Document Classification

From Simple Wiki
Revision as of 08:07, 22 October 2022 by Aaron (talk | contribs)

SimpleIndex is able to perform complex document classification tasks using a unique keyword matching system that is able to identify similar documents with different formatting without training.

Most classification systems use artificial intelligence to train a classification model based on many sample documents. While these can be easy to configure and very fast, there are a few drawbacks:

  • New examples need to be added to the training model before they can be recognized
  • Most documents must be separated into individual files before classification
  • Attachments and miscellaneous pages are not easily handled
  • Has issues with long documents like contracts, appraisals, reports, etc.

SimpleIndex is able to perform document separation and classification simultaneously, making it particularly suited to documents like mortgage loans that often arrive as one large PDF but contain hundreds of individual documents.
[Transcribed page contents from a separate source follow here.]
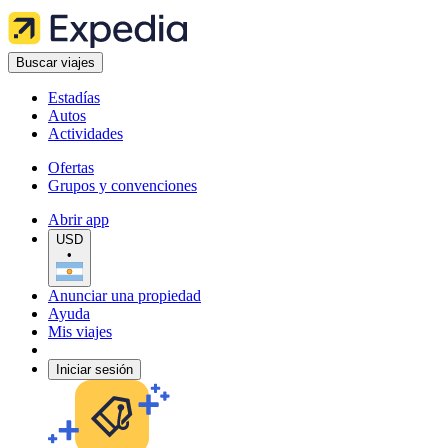
Buscar viajes
Estadías
Autos
Actividades
Ofertas
Grupos y convenciones
Abrir app
USD
•
Anunciar una propiedad
Ayuda
Mis viajes
Iniciar sesión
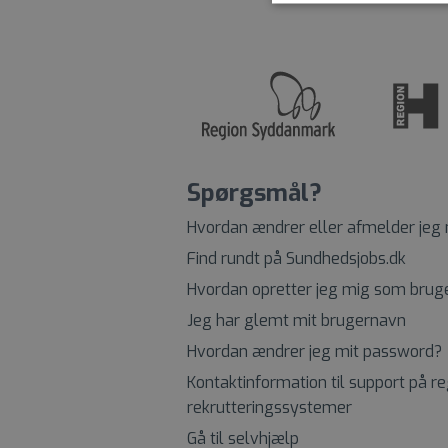
Spørgsmål?
Hvordan ændrer eller afmelder jeg
Find rundt på Sundhedsjobs.dk
Hvordan opretter jeg mig som brug
Jeg har glemt mit brugernavn
Hvordan ændrer jeg mit password?
Kontaktinformation til support på r
rekrutteringssystemer
Gå til selvhjælp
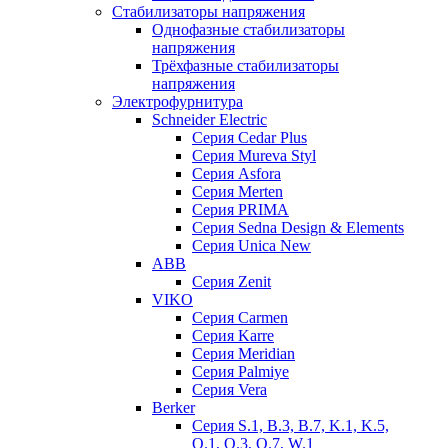
Стабилизаторы напряжения
Однофазные стабилизаторы
напряжения
Трёхфазные стабилизаторы
напряжения
Электрофурнитура
Schneider Electric
Серия Cedar Plus
Серия Mureva Styl
Серия Asfora
Серия Merten
Серия PRIMA
Серия Sedna Design & Elements
Серия Unica New
ABB
Серия Zenit
VIKO
Серия Сarmen
Серия Karre
Серия Meridian
Серия Palmiye
Серия Vera
Berker
Серия S.1, B.3, B.7, K.1, K.5,
Q.1, Q.3, Q.7, W.1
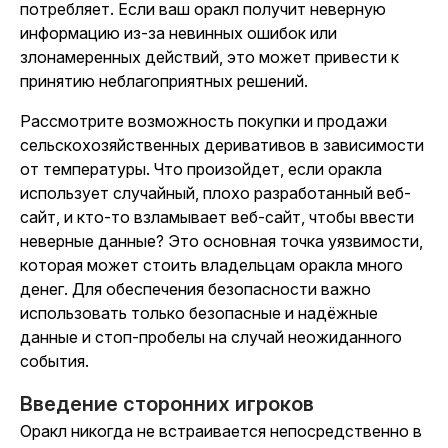
потребляет. Если ваш оракл получит неверную
информацию из-за невинных ошибок или
злонамеренных действий, это может привести к
принятию неблагоприятных решений.
Рассмотрите возможность покупки и продажи
сельскохозяйственных деривативов в зависимости
от температуры. Что произойдет, если оракла
использует случайный, плохо разработанный веб-
сайт, и кто-то взламывает веб-сайт, чтобы ввести
неверные данные? Это основная точка уязвимости,
которая может стоить владельцам оракла много
денег. Для обеспечения безопасности важно
использовать только безопасные и надёжные
данные и стоп-пробелы на случай неожиданного
события.
Введение сторонних игроков
Оракл никогда не встраивается непосредственно в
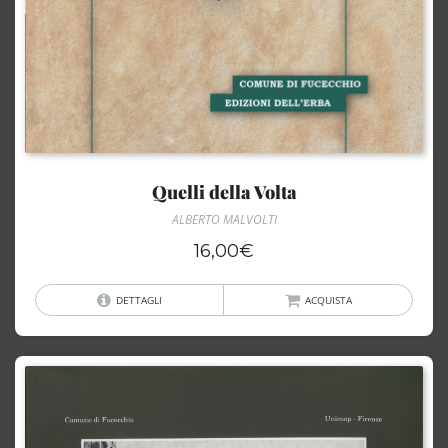
Quelli della Volta
ALBERTO MALVOLTI
16,00
€
DETTAGLI
ACQUISTA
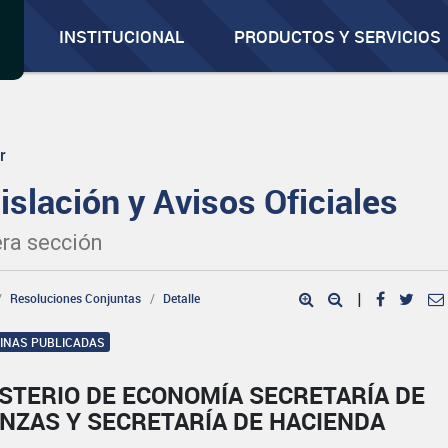
INSTITUCIONAL
PRODUCTOS Y SERVICIOS
r
islación y Avisos Oficiales
ra sección
Resoluciones Conjuntas
Detalle
|
GINAS PUBLICADAS
STERIO DE ECONOMÍA SECRETARÍA DE
NZAS Y SECRETARÍA DE HACIENDA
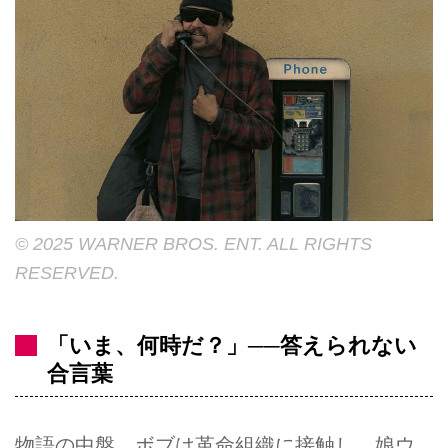
© 2025 WARNER BROS. ENT. ALL RIGHTS
RESERVED.
「いま、何時だ？」──答えられない
合言葉
物語の中盤、ボブは革命組織に接触し、娘ウ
SimpleIndex also has a unique Post-Process workflow that lets you automatically execute document-specific workflows after classification.
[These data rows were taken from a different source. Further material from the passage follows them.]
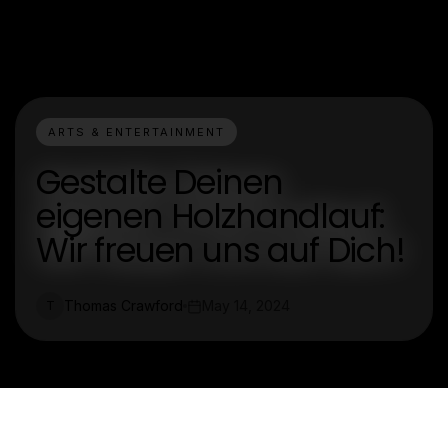
ARTS & ENTERTAINMENT
Gestalte Deinen
eigenen Holzhandlauf:
Wir freuen uns auf Dich!
Thomas Crawford
May 14, 2024
T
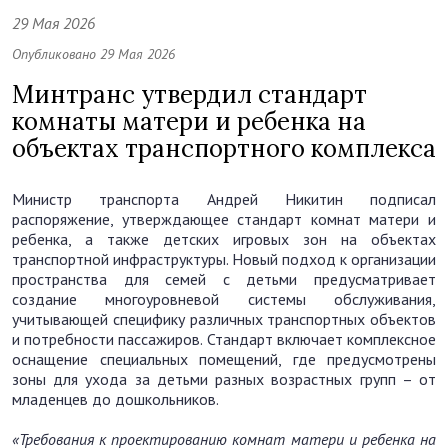
29 Мая 2026
Опубликовано 29 Мая 2026
Минтранс утвердил стандарт
комнаты матери и ребенка на
объектах транспортного комплекса
Министр транспорта Андрей Никитин подписал
распоряжение, утверждающее стандарт комнат матери и
ребенка, а также детских игровых зон на объектах
транспортной инфраструктуры. Новый подход к организации
пространства для семей с детьми предусматривает
создание многоуровневой системы обслуживания,
учитывающей специфику различных транспортных объектов
и потребности пассажиров. Стандарт включает комплексное
оснащение специальных помещений, где предусмотрены
зоны для ухода за детьми разных возрастных групп – от
младенцев до дошкольников.
«Требования к проектированию комнат матери и ребенка
на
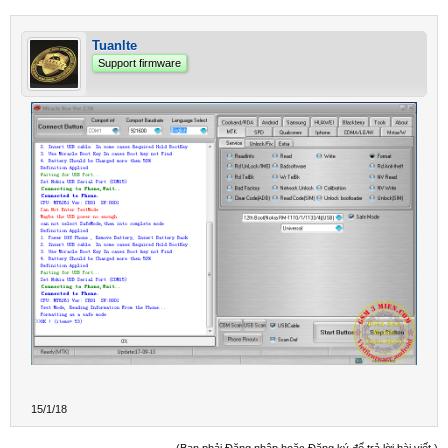
Tuanlte
Support firmware
15/1/18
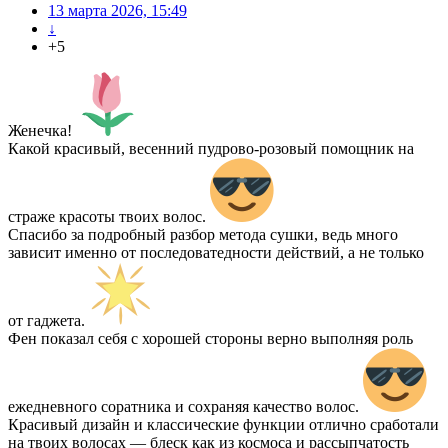
13 марта 2026, 15:49
↓
+5
Женечка!
Какой красивый, весенний пудрово-розовый помощник на
страже красоты твоих волос.
Спасибо за подробный разбор метода сушки, ведь много
зависит именно от последоватедности действий, а не только
от гаджета.
Фен показал себя с хорошей стороны верно выполняя роль
ежедневного соратника и сохраняя качество волос.
Красивый дизайн и классические функции отлично сработали
на твоих волосах — блеск как из космоса и рассыпчатость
Classifying Documents[edit | edit source]

Processing Classified Documents[edit | edit source]

Classification is usually just the first step when processing documents. Once you have identified which document is which, you can now perform more complex data extraction specific to each type.

In the Post-Process setting, enter the keyword %CLASSIFY% to automatically execute a job for each document type once classification is complete.

The post process will search the Output folder for subfolders that contain files, then execute a job file that matches the folder name if it exists. The job files can be stored in the main configuration file folder, the root of the Output folder, or in each subfolder, as long as the job file name matches the subfolder name.

You can also create a "Default" job settings file that contains the settings shared between all of the jobs, making it easy to update common paths or connection strings in dozens of jobs at once. If there is a job with the same name as the Output folder root, it will be used as the default job. The other job files only need to contain the XML for the settings that are different, usually the index fields. Edit the job files in Notepad to remove the shared settings elements.